Media Center offers several features for customizing the aspect ratio of video playback. These features are useful in several scenarios, including:

  • You wish to crop black bars baked into a video
  • A video has an incorrect aspect ratio due to incorrect encoding
  • You use an anamorphic lens on your projector
  • A television broadcast has artifacts encoded into the very edges of the video

Changing Settings

Aspect ratio controls are available from the right-click menu on a playing video under the 'Window' sub-menu.

It is also possible to toggle between several common aspect ratio configurations by using the 'Aspect Ratio' portion of the OSD.

Aspect Ratio Mode

The program will use one of the following modes:

Preserve Aspect Ratio: makes no changes to the aspect ratio, and shows black bars when necessary (the default mode) Crop: fills the screen with video by cropping away the portion of the video that doesn't fit Stretch: fills the screen with video by stretching, so the aspect ratio can be distorted Anamorphic: compresses the picture horizontally for expansion later by an anamorphic lens

Crop Black Bars

It is common for black bars to be encoded into a video.
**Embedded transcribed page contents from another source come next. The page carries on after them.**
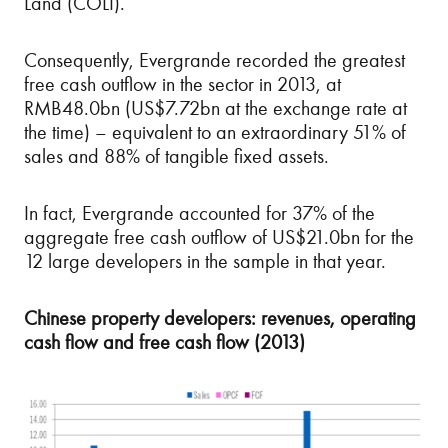
Land (COLI).
Consequently, Evergrande recorded the greatest
free cash outflow in the sector in 2013, at
RMB48.0bn (US$7.72bn at the exchange rate at
the time) – equivalent to an extraordinary 51% of
sales and 88% of tangible fixed assets.
In fact, Evergrande accounted for 37% of the
aggregate free cash outflow of US$21.0bn for the
12 large developers in the sample in that year.
Chinese property developers: revenues, operating
cash flow and free cash flow (2013)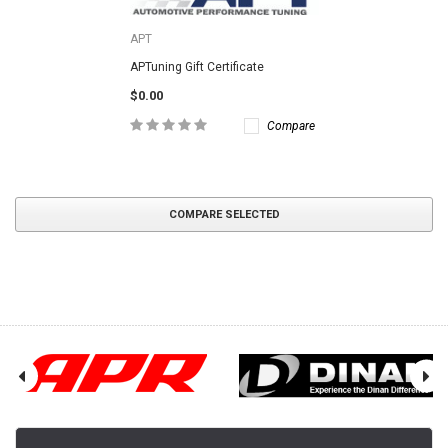
APT
APTuning Gift Certificate
$0.00
Compare
COMPARE SELECTED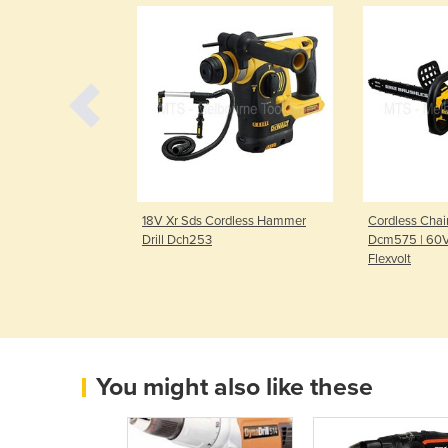
ronic Handheld
18V Xr Sds Cordless Hammer
Cordless Chai
Sxe 450 Turbotec
Drill Dch253
Dcm575 | 60V
Flexvolt
You might also like these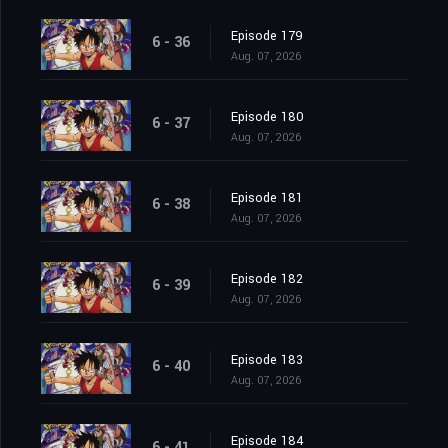
Episode 179
6 - 36
Aug. 07, 2026
Episode 180
6 - 37
Aug. 07, 2026
Episode 181
6 - 38
Aug. 07, 2026
Episode 182
6 - 39
Aug. 07, 2026
Episode 183
6 - 40
Aug. 07, 2026
Episode 184
6 - 41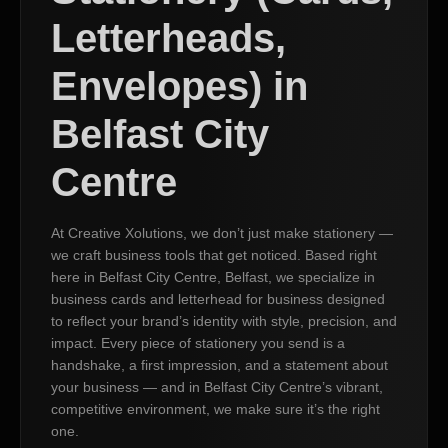
Letterheads,
Envelopes) in
Belfast City
Centre
At Creative Xolutions, we don’t just make stationery —
we craft business tools that get noticed. Based right
here in Belfast City Centre, Belfast, we specialize in
business cards and letterhead for business designed
to reflect your brand’s identity with style, precision, and
impact. Every piece of stationery you send is a
handshake, a first impression, and a statement about
your business — and in Belfast City Centre’s vibrant,
competitive environment, we make sure it’s the right
one.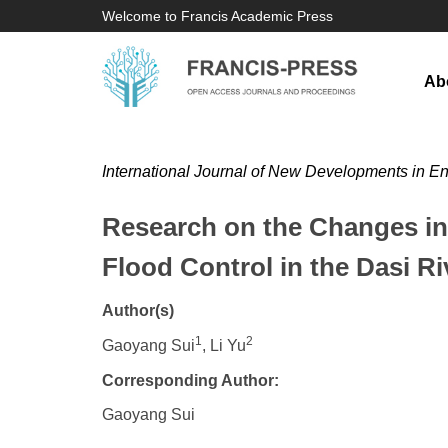
Welcome to Francis Academic Press
Ab
International Journal of New Developments in E
Research on the Changes in 
Flood Control in the Dasi Ri
Author(s)
1
2
Gaoyang Sui
, Li Yu
Corresponding Author:
Gaoyang Sui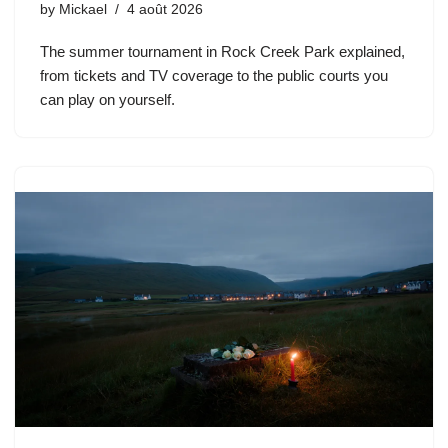
by
Mickael
4 août 2026
The summer tournament in Rock Creek Park explained,
from tickets and TV coverage to the public courts you
can play on yourself.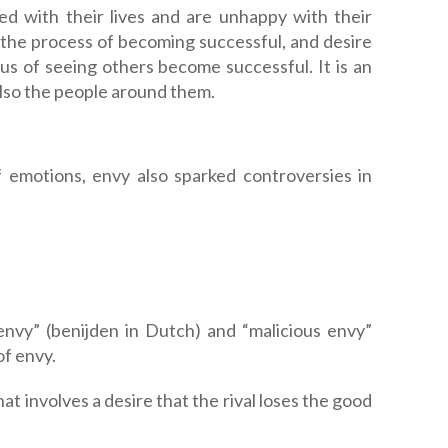
ed with their lives and are unhappy with their
 the process of becoming successful, and desire
ous of seeing others become successful. It is an
 also the people around them.
of emotions, envy also sparked controversies in
nvy” (benijden in Dutch) and “malicious envy”
of envy.
at involves a desire that the rival loses the good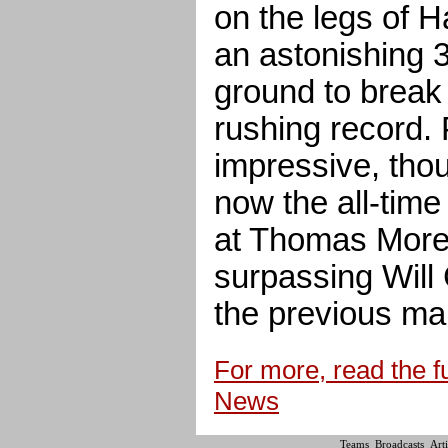
on the legs of 
an astonishing 
ground to break
rushing record.
impressive, thou
now the all-time
at Thomas More 
surpassing Will
the previous ma
For more, read the fu
News
Teams
Broadcasts
Arti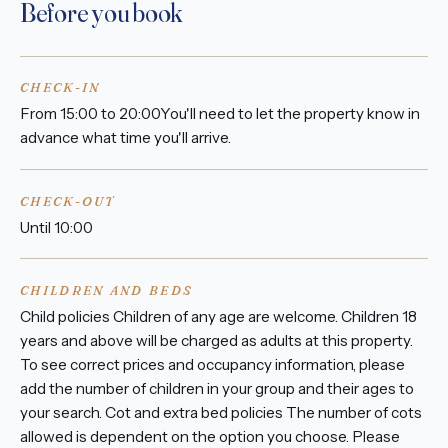
Before you book
CHECK-IN
From 15:00 to 20:00You'll need to let the property know in
advance what time you'll arrive.
CHECK-OUT
Until 10:00
CHILDREN AND BEDS
Child policies Children of any age are welcome. Children 18
years and above will be charged as adults at this property.
To see correct prices and occupancy information, please
add the number of children in your group and their ages to
your search. Cot and extra bed policies The number of cots
allowed is dependent on the option you choose. Please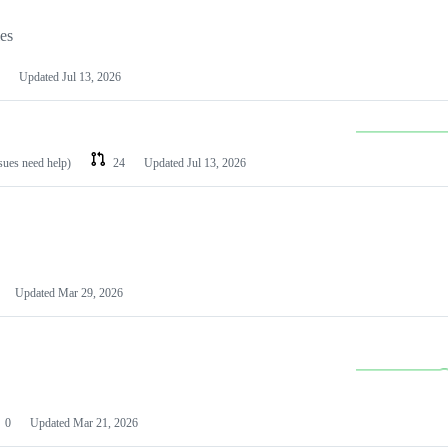
les
Updated
Jul 13, 2026
ssues need help)
24
Updated
Jul 13, 2026
Updated
Mar 29, 2026
0
Updated
Mar 21, 2026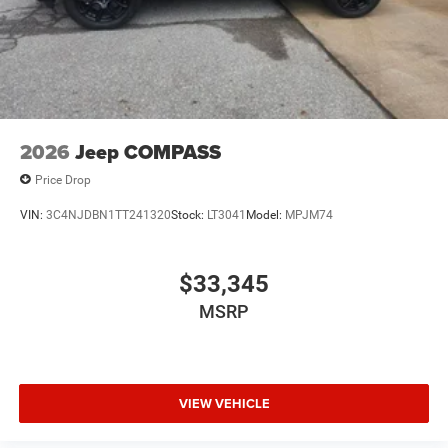
2026
Jeep COMPASS
Price Drop
VIN:
3C4NJDBN1TT241320
Stock:
LT3041
Model:
MPJM74
$33,345
MSRP
VIEW VEHICLE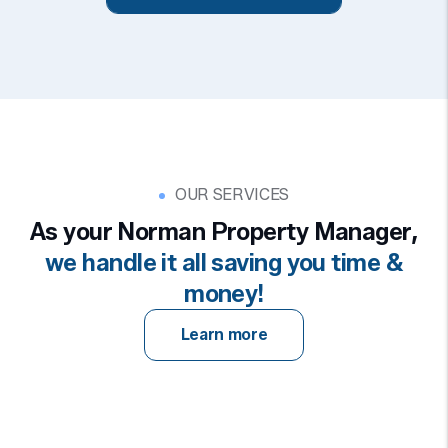
OUR SERVICES
As your Norman Property Manager,
we handle it all saving you time &
money!
Learn more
If you tell Media Center about these bars using this option, it can better deal with these videos.

Crop Black Bars preserves the aspect ratio. It zooms into the good / non-black-bar region of the movie.

The option 'Crop Sides of Video to Fill Screen' determines if it should zoom in until the black bars at the top and bottom are totally gone, even if it means losing a little of the sides of the video.

Crop Edges

This crops a little bit of the edges of the video. It is useful for HDTV broadcasts that contain visual artifacts at the very edge of the screen. This is common with ATSC broadcasts in the United States.

The amount of edge cropping can be configured in Options > Video and defaults to 2%.

Override Aspect Ratio

Sometimes a video may display with an incorrect aspect ratio. This can happen for a variety of reasons like a bad encoding, a display that stretches unexpectedly, etc.

In these cases, you can tell the program to force the aspect ratio to a particular value. If the option names don't make sense, just try each aspect ratio until one makes the video look better.